Desde masticar la solitaria bronca, resultado de no haber encontrado el repuesto que el instalador sanitario indicara, hasta degustar la más "artesana" de las empanadas de carne, aceitosa y arrugada.
Desde ser embestidos por la viejita que se disculpa al tropezar en las baldosas levantadas, mientras va en busca de reponer el termo matero que su perro le hizo añicos, hasta resguardarnos por un momento de la insinuante llovizna, bajo la carpa de lona del bicicletero, que viene de La Unión en su Brasilia con el tráiler lleno de accesorios.
Desde "pulsear el precio" con el anticuario judío, que saca un samovar de un sótano húmedo y oscuro, para exponerlo en las típicas mesitas, hasta desconfiar del oculto "punga" que espera al acecho para dar el certero golpe traicionero.
Desde oír el sonar, soplado y quechua, de la zampoña andina, hasta reflejarnos en los caireles dormidos de una araña de cristal checoslovaco o en la concavidad de una brillante cuchara sopera de acero Shefield o Solingen.
Desde darle paso al jubilado que llegó a la feria con boleto gratuito a "vichar" alguna tijera para podar el ligustro del jardín, hasta envidiar la manualidad del tallador desconocido que expone su madera, ansiosa de pasaporte.
Desde vernos invadidos por "ese" olor envolvente e incomparable del "choripán" de la esquina de siempre, hasta esperar que nuestra esposa se decida por alguna de las tantas variedades de plantas de interior, enmacetadas y salpicadas del agua tenue que el florista les arroja a modo de rocío imaginario.
Desde quedar perplejos por el costo casi prohibitivo de los "muranos", "carraras", "bavarias", "sèvres" o "limoges" que lucen en los escaparates del "marchand", que ahora tiene un sofisticado sistema de alarma en su local, hasta sentir la pena que provoca el indigente que vende artículos de deshecho, esparcidos desordenadamente sobre un trozo de sucia tela plástica estirada en el suelo caliente del cemento.

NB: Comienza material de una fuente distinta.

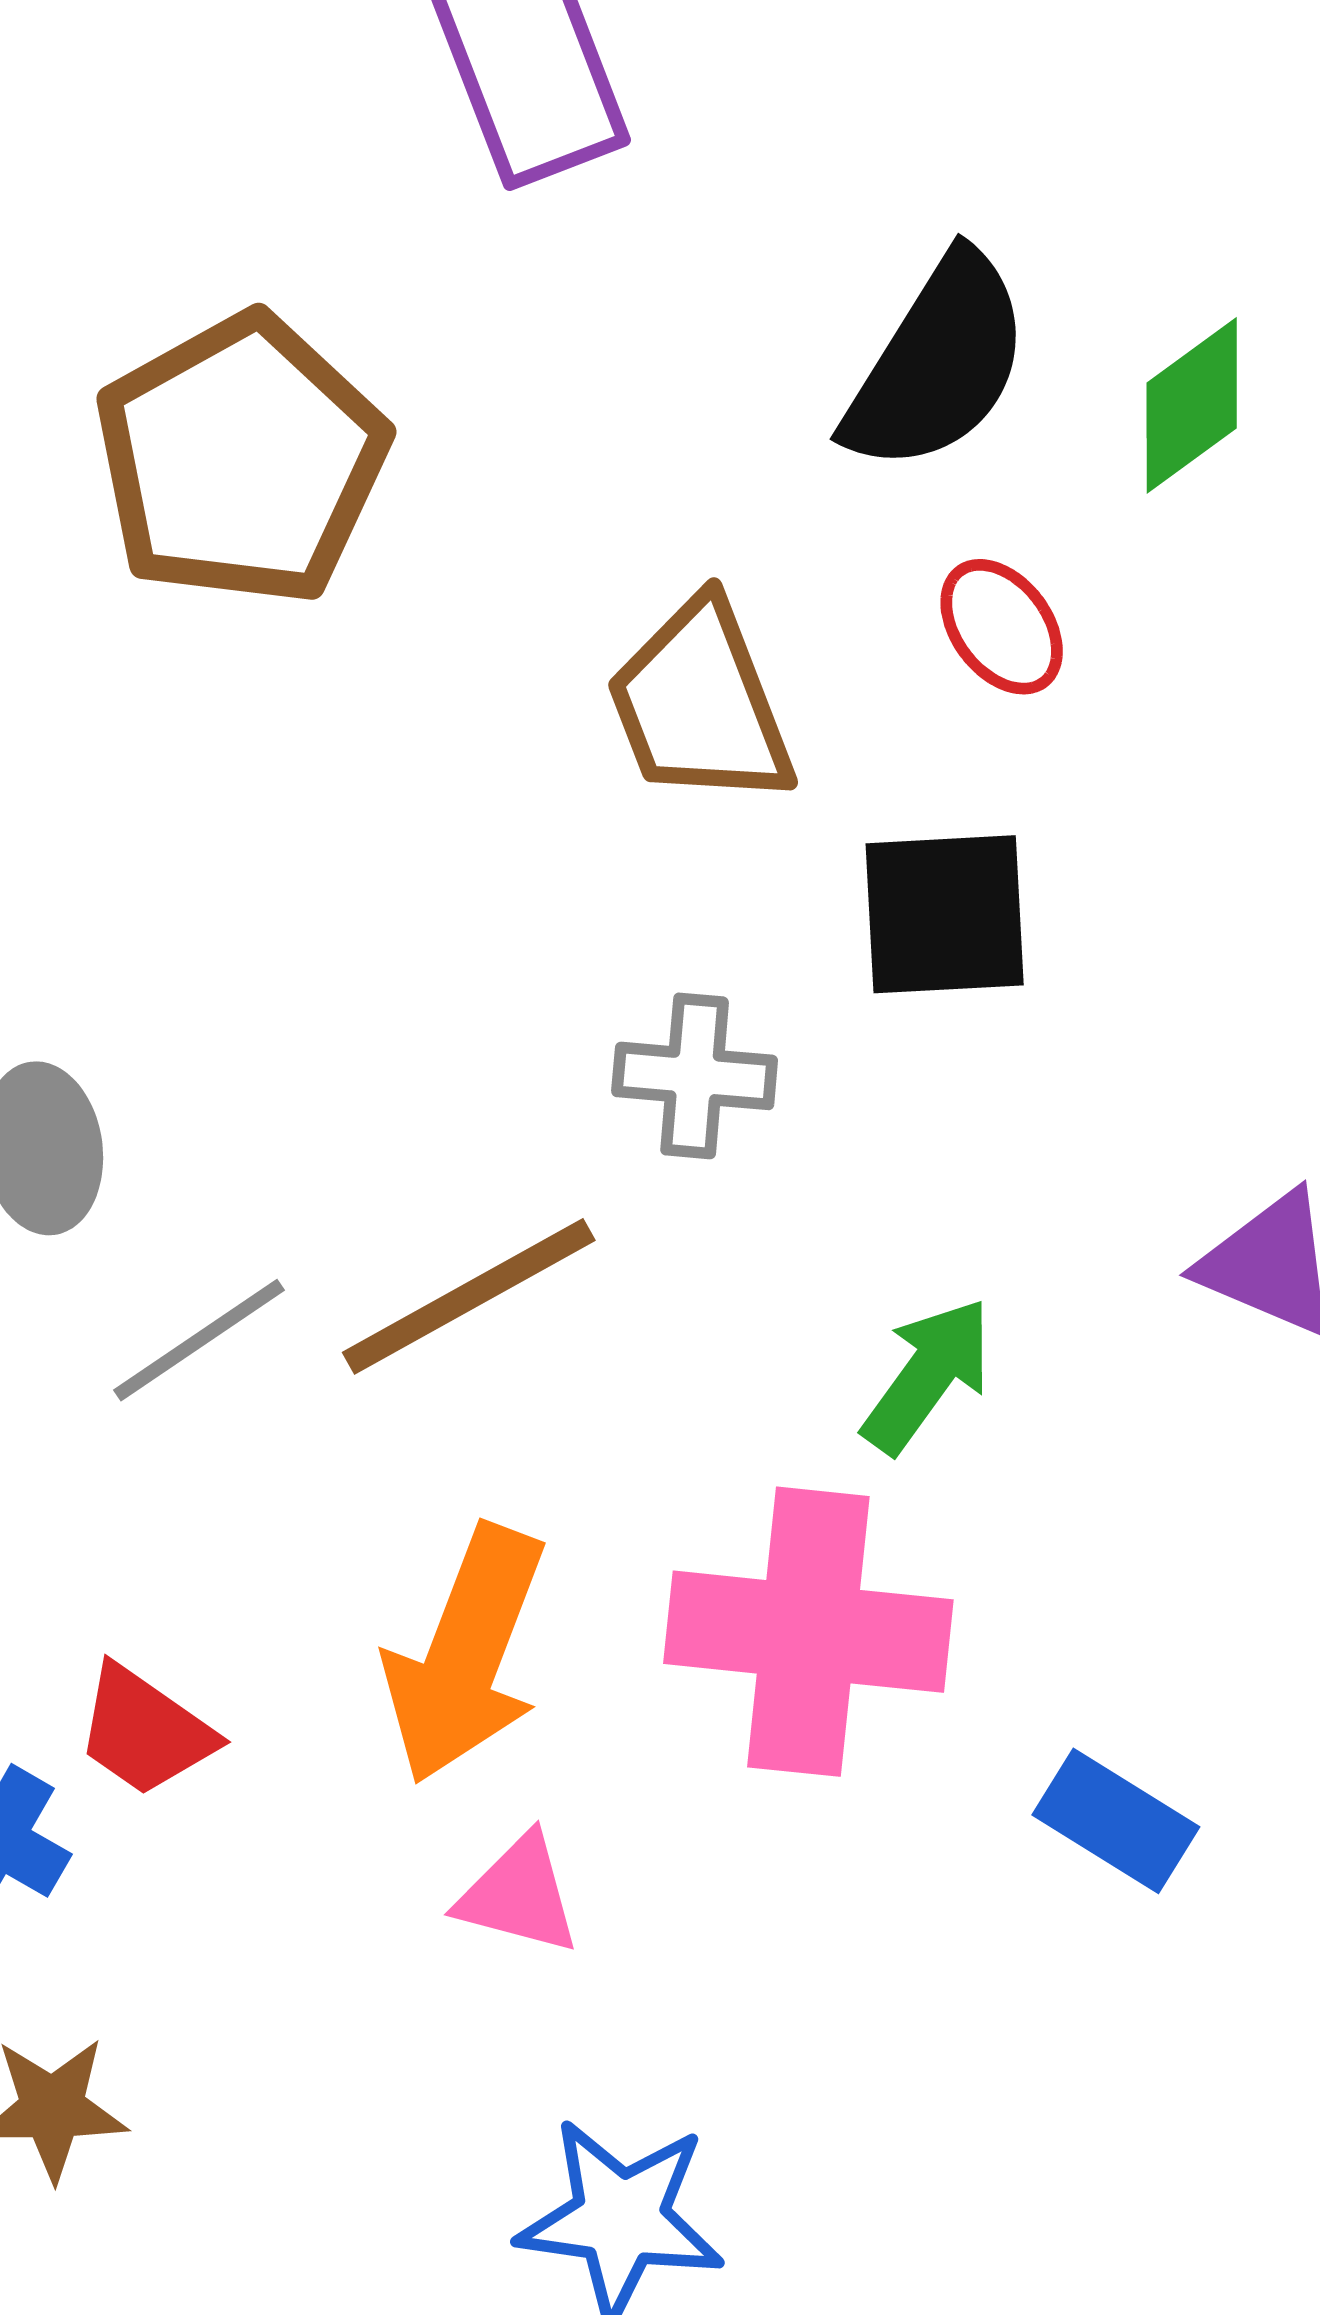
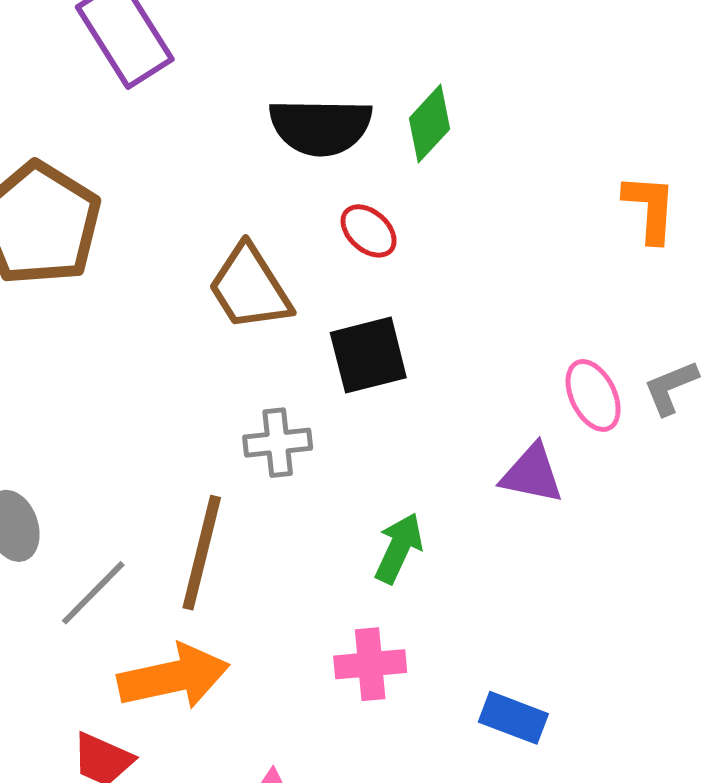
black semicircle: (938, 363) -> (321, 127), turned 70
brown line: (469, 1296) -> (202, 553), turned -36
pink cross: (808, 1632) -> (370, 664), size x0.6
orange arrow: (465, 1654) -> (174, 677), moved, turned -112

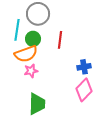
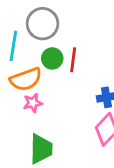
green circle: (33, 39) -> (52, 58), moved

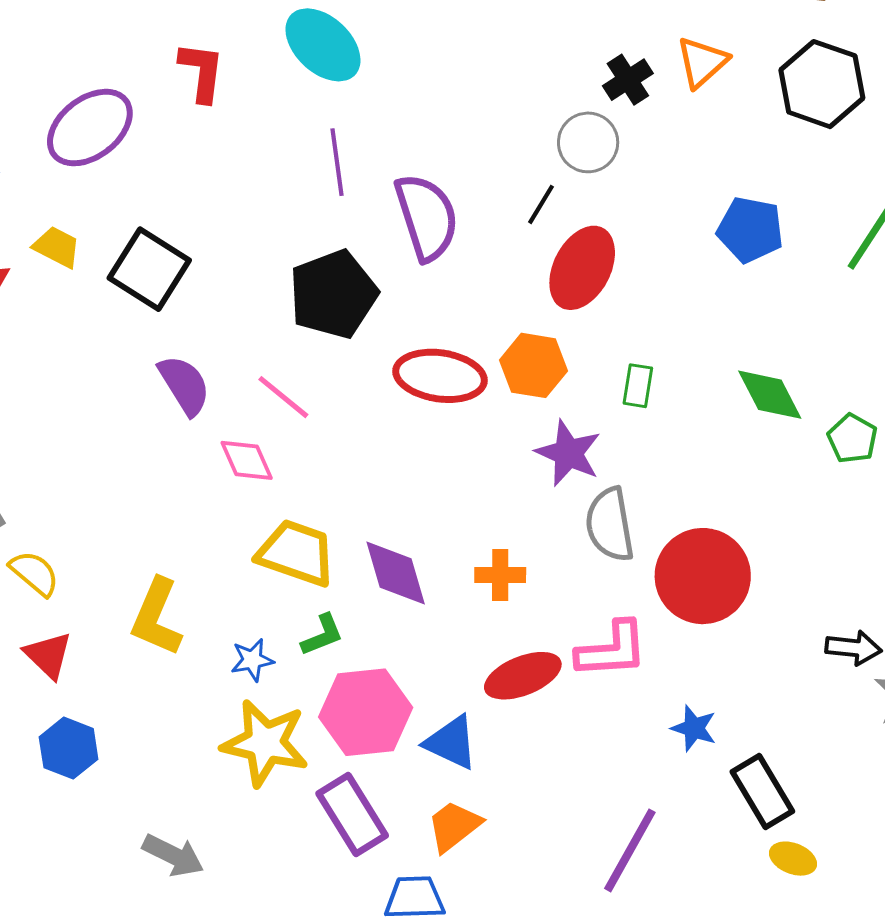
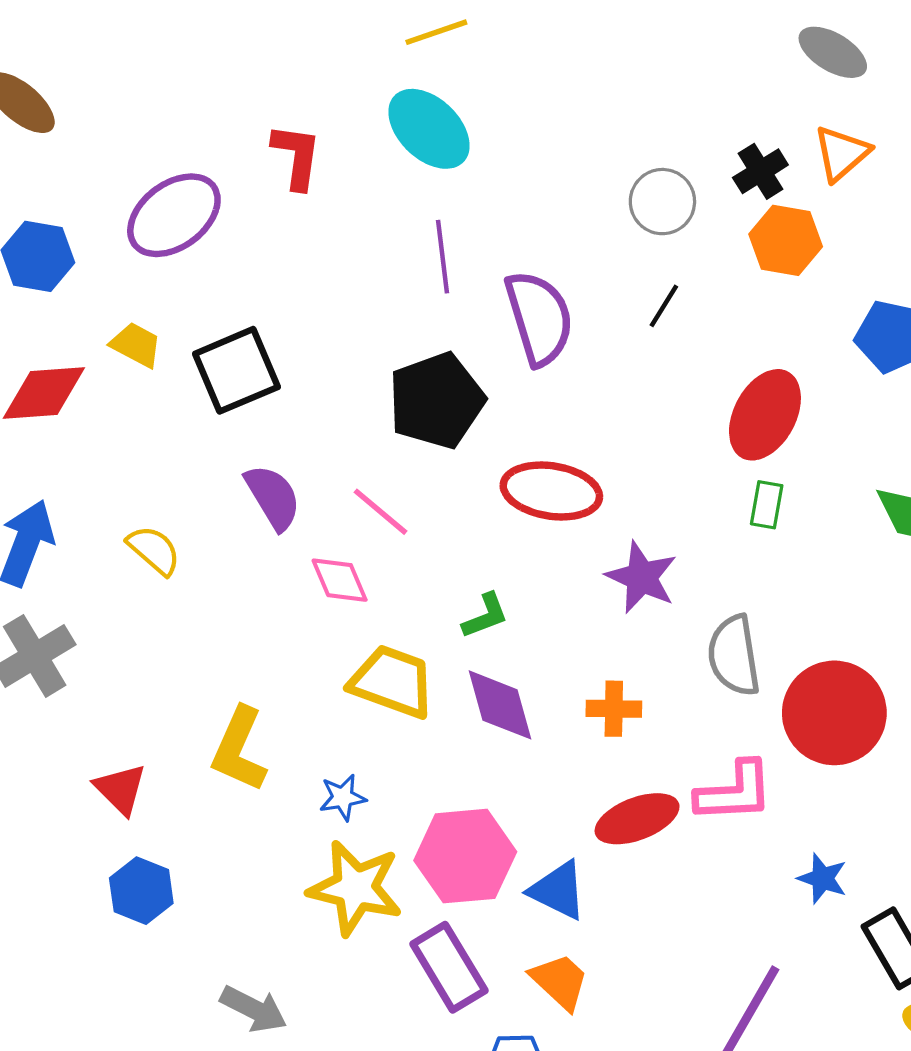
gray circle: (588, 142) -> (662, 202), moved
red ellipse: (582, 268) -> (765, 415), moved
black square: (149, 269) -> (236, 370), turned 34
orange hexagon: (534, 365) -> (786, 240), moved
purple star: (568, 453) -> (642, 577), moved
yellow semicircle: (34, 573) -> (154, 550), moved
green L-shape: (322, 635) -> (485, 616), moved
orange trapezoid: (454, 826) -> (560, 981), turned 80

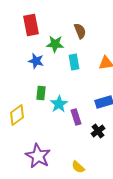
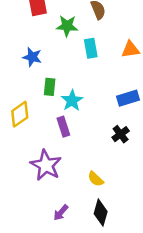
blue star: (36, 61) -> (32, 57), moved
purple rectangle: (76, 117) -> (63, 127), moved

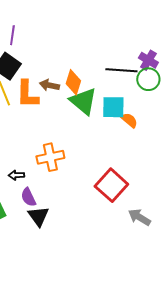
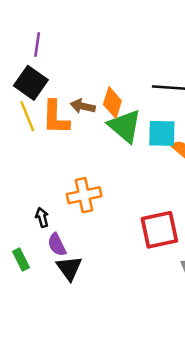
black arrow: (16, 175) -> (42, 217), turned 77
red square: (111, 185) -> (159, 230), turned 36

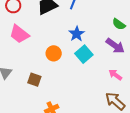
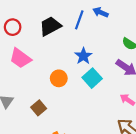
brown square: (34, 80) -> (39, 108), turned 32

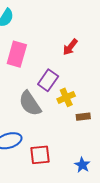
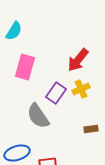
red arrow: (70, 47) -> (78, 60), size x1.4
yellow cross: (66, 97) -> (81, 89), moved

Así, cada fin de semana, miles de personas se ocupan de hacer renacer lo que para muchos estudiosos es el símbolo popular resultante del espíritu singular de la sociedad uruguaya y sus vertientes culturales. Es que, a diferencia de los ejemplos europeos y aunque abarcando, como aquéllos, toda la gama del espectro, Tristán Narvaja no ha perdido el sentido ancestralmente auténtico de las ferias que se originan a partir de intentar cubrir las necesidades básicas de la población, logrando satisfacer al visitante que, investigando y hurgando en cuanta oferta se presenta a su paso, encuentra casi sin querer la renovada excusa para retornar el próximo domingo.